### [WHAT IS EXPECTED]
An exact transcription of every record is needed, leaving out the pictures.

### [RECORDS TO PROCESS]
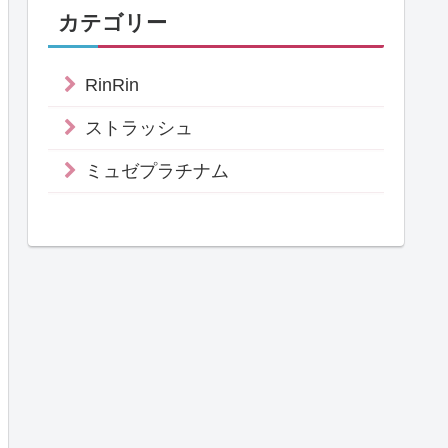
カテゴリー
RinRin
ストラッシュ
ミュゼプラチナム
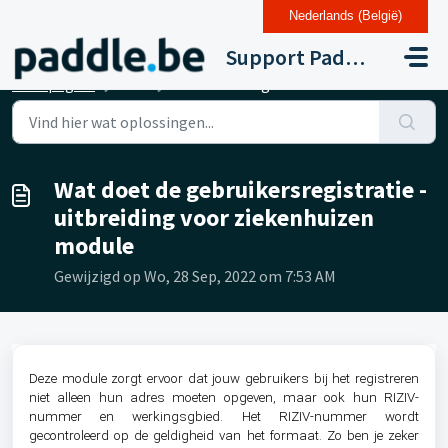
Nederlands (België)
Doorgaan naar hoofdinhoud
Support Paddle Drupal 11
Startpagina
...
Wat doet de gebruikersregistratie - uitbreiding voor ziek...
Wat doet de gebruikersregistratie -
uitbreiding voor ziekenhuizen
module
Gewijzigd op Wo, 28 Sep, 2022 om 7:53 AM
Deze module zorgt ervoor dat jouw gebruikers bij het registreren
niet alleen hun adres moeten opgeven, maar ook hun RIZIV-
nummer en werkingsgbied. Het RIZIV-nummer wordt
gecontroleerd op de geldigheid van het formaat. Zo ben je zeker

### [OUTPUT OF THE TASK]
カテゴリー
RinRin
ストラッシュ
ミュゼプラチナム
Nederlands (België)
Doorgaan naar hoofdinhoud
Support Paddle Drupal 11
Startpagina
...
Wat doet de gebruikersregistratie - uitbreiding voor ziek...
Wat doet de gebruikersregistratie -
uitbreiding voor ziekenhuizen
module
Gewijzigd op Wo, 28 Sep, 2022 om 7:53 AM
Deze module zorgt ervoor dat jouw gebruikers bij het registreren
niet alleen hun adres moeten opgeven, maar ook hun RIZIV-
nummer en werkingsgbied. Het RIZIV-nummer wordt
gecontroleerd op de geldigheid van het formaat. Zo ben je zeker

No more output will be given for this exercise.